Ethyl methylphenylglycidate, commonly known as strawberry aldehyde, is an organic compound used in the flavor industry in artificial fruit flavors, particularly strawberry.

==Uses==
Because of its pleasant taste and aroma, ethyl methylphenylglycidate finds use in the fragrance industry, in artificial flavors, and in cosmetics. Its end applications include perfumes, soaps, beauty care products, detergents, pharmaceuticals, baked goods, candies, ice cream, and others. Its aroma is described as "sweet, fruity, strawberry, floral, honey, fatty".

==Chemistry==
Ethyl methylphenylglycidate contains ester and epoxide functional groups; however, despite its common name, it lacks the presence of an aldehyde group.
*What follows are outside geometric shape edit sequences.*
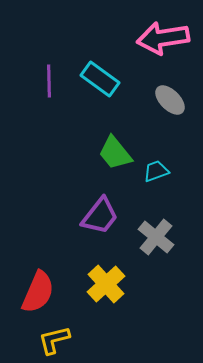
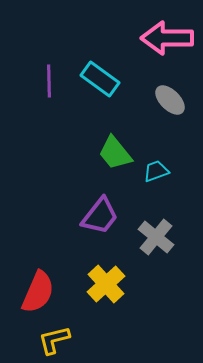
pink arrow: moved 4 px right; rotated 9 degrees clockwise
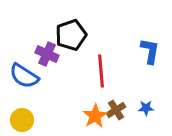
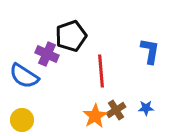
black pentagon: moved 1 px down
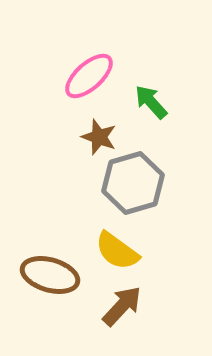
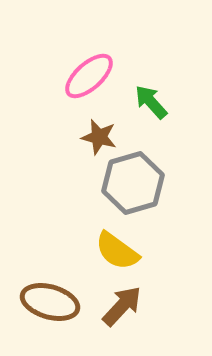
brown star: rotated 6 degrees counterclockwise
brown ellipse: moved 27 px down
It is a colorless liquid that is insoluble in water.

Ethyl methylphenylglycidate is usually prepared by the condensation of acetophenone and the ethyl ester of monochloroacetic acid in the presence of a base, in a reaction known as the Darzens condensation.

Ethyl methylphenylglycidate is stable under neutral conditions, but may decompose in alkaline environments.

==Safety==
Long-term, high-dose studies in rats have demonstrated that ethyl methylphenylglycidate has no significant adverse health effects and is not carcinogenic. The US Food and Drug Administration has classified ethyl methylphenylglycidate as generally recognized as safe (GRAS).